If we want to match all the names that don't start with letters "B" and "L".

In [14]:
re.findall(r"\b[^bBlL\s][A-Za-z]+", text) # find substrings after a word boundary that...
                                          # do not begin with B or L or whitespace

['Jani', 'Senna', 'conway', 'Kobayashi', 'Nakajima', 'alonso']

You may be wondering what that hacky `r` is doing before the actual regex we are using. This has no connection with regex. It is just a way of telling python that it should interpret backslashes `\` literally (Notice how our regex has `\b` and `\s`).

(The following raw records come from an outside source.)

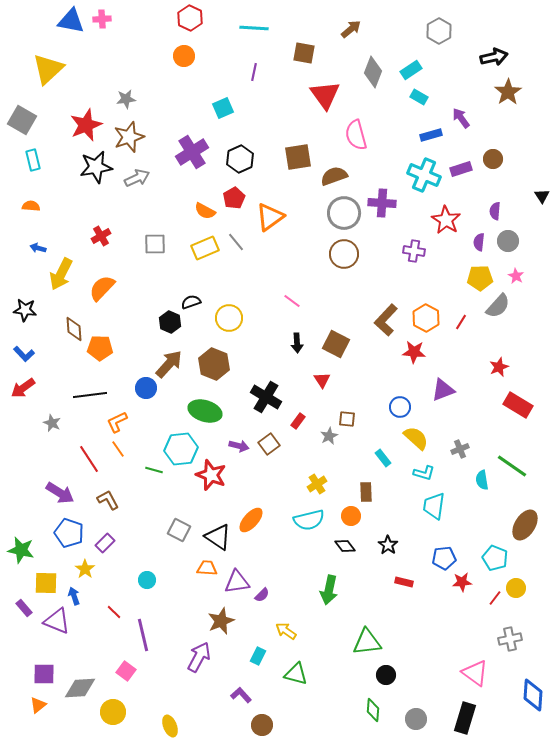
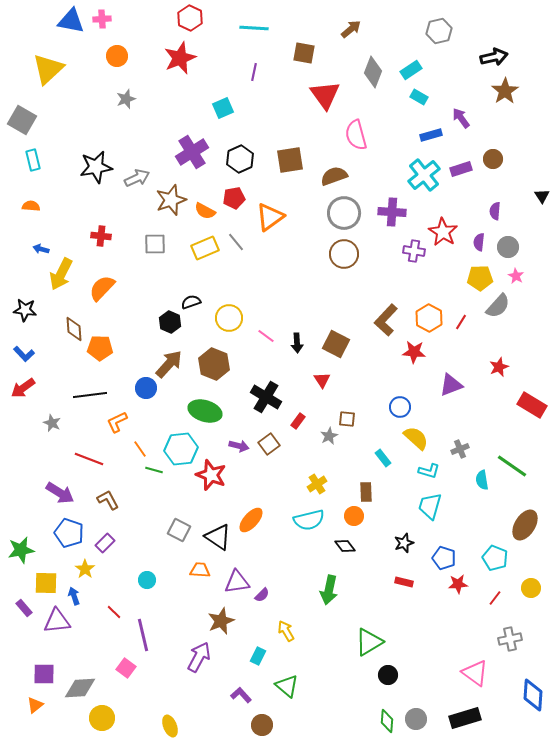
gray hexagon at (439, 31): rotated 15 degrees clockwise
orange circle at (184, 56): moved 67 px left
brown star at (508, 92): moved 3 px left, 1 px up
gray star at (126, 99): rotated 12 degrees counterclockwise
red star at (86, 125): moved 94 px right, 67 px up
brown star at (129, 137): moved 42 px right, 63 px down
brown square at (298, 157): moved 8 px left, 3 px down
cyan cross at (424, 175): rotated 28 degrees clockwise
red pentagon at (234, 198): rotated 20 degrees clockwise
purple cross at (382, 203): moved 10 px right, 9 px down
red star at (446, 220): moved 3 px left, 12 px down
red cross at (101, 236): rotated 36 degrees clockwise
gray circle at (508, 241): moved 6 px down
blue arrow at (38, 248): moved 3 px right, 1 px down
pink line at (292, 301): moved 26 px left, 35 px down
orange hexagon at (426, 318): moved 3 px right
purple triangle at (443, 390): moved 8 px right, 5 px up
red rectangle at (518, 405): moved 14 px right
orange line at (118, 449): moved 22 px right
red line at (89, 459): rotated 36 degrees counterclockwise
cyan L-shape at (424, 473): moved 5 px right, 2 px up
cyan trapezoid at (434, 506): moved 4 px left; rotated 8 degrees clockwise
orange circle at (351, 516): moved 3 px right
black star at (388, 545): moved 16 px right, 2 px up; rotated 18 degrees clockwise
green star at (21, 550): rotated 24 degrees counterclockwise
blue pentagon at (444, 558): rotated 25 degrees clockwise
orange trapezoid at (207, 568): moved 7 px left, 2 px down
red star at (462, 582): moved 4 px left, 2 px down
yellow circle at (516, 588): moved 15 px right
purple triangle at (57, 621): rotated 28 degrees counterclockwise
yellow arrow at (286, 631): rotated 25 degrees clockwise
green triangle at (367, 642): moved 2 px right; rotated 24 degrees counterclockwise
pink square at (126, 671): moved 3 px up
green triangle at (296, 674): moved 9 px left, 12 px down; rotated 25 degrees clockwise
black circle at (386, 675): moved 2 px right
orange triangle at (38, 705): moved 3 px left
green diamond at (373, 710): moved 14 px right, 11 px down
yellow circle at (113, 712): moved 11 px left, 6 px down
black rectangle at (465, 718): rotated 56 degrees clockwise
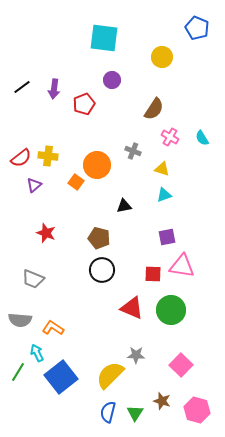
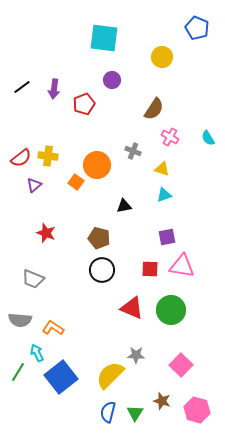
cyan semicircle: moved 6 px right
red square: moved 3 px left, 5 px up
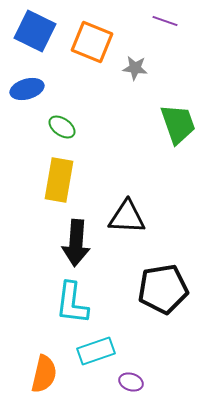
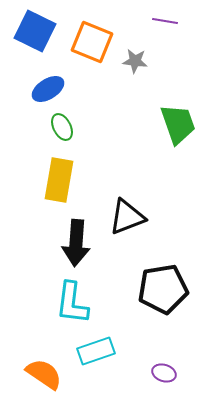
purple line: rotated 10 degrees counterclockwise
gray star: moved 7 px up
blue ellipse: moved 21 px right; rotated 16 degrees counterclockwise
green ellipse: rotated 28 degrees clockwise
black triangle: rotated 24 degrees counterclockwise
orange semicircle: rotated 69 degrees counterclockwise
purple ellipse: moved 33 px right, 9 px up
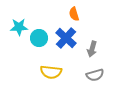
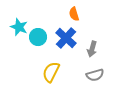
cyan star: rotated 24 degrees clockwise
cyan circle: moved 1 px left, 1 px up
yellow semicircle: rotated 110 degrees clockwise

For instance:

In [15]:
print("With r:\n")
print(r"lotterer \n Jani \n Senna conway Kobayashi Lopez buemi Nakajima alonso")
print("\n")
print("Without r:\n")
print("lotterer \n Jani \n Senna conway Kobayashi Lopez buemi Nakajima alonso")

With r:

lotterer \n Jani \n Senna conway Kobayashi Lopez buemi Nakajima alonso


Without r:

lotterer 
 Jani 
 Senna conway Kobayashi Lopez buemi Nakajima alonso


In the first case, since we are using `r` the model takes `\n` literally and in the second case, python interprets it as the escaped symbol for newline.

---

Imagine now we have some extra information in front of the names, and that we receive a file with many lines. We still want only names starting with capital letters. So we run the previous regex and...

In [16]:
text="lotterer Rebellion\nJani Rebellion\nSenna Rebellion\nconway Toyota\nKobayashi Toyota\nLopez Toyota\nbuemi Toyota\nNakajima Toyota\nalonso Toyota"

In [17]:
re.findall("[A-Z][a-z]+", text)

['Rebellion',
 'Jani',
 'Rebellion',
 'Senna',
 'Rebellion',
 'Toyota',
 'Kobayashi',
 'Toyota',
 'Lopez',
 'Toyota',
 'Toyota',
 'Nakajima',
 'Toyota',
 'Toyota']

Well, we don't want those extra names in there. So let's try to add the symbol `^` to make sure the expression only captures the beginning part of the sentence.

In [18]:
re.findall("^[A-Z][a-z]+", text)

[]

Hum.. we got a handful of nothing. Why is this happening? Well, the regex processes all the text as a single line, and the first name doesn't start with a capital letter. To make sure this is the case, let's change `lotterer` to `Lotterer`.

In [19]:
text="Lotterer Rebellion\nJani rebellion\nSenna Rebellion\nconway toyota\nKobayashi Toyota\nLopez Toyota\nbuemi Toyota\nNakajima toyota\nalonso Toyota"
re.findall("^[A-Z][a-z]+", text)

['Lotterer']

But we still only capture one line. Luckily, we have [`re.MULTILINE`](https://docs.python.org/3/library/re.html#re.MULTILINE), that allows us to process multiline strings easily.

In [20]:
re.findall("^[A-Z][a-z]+", text, re.MULTILINE)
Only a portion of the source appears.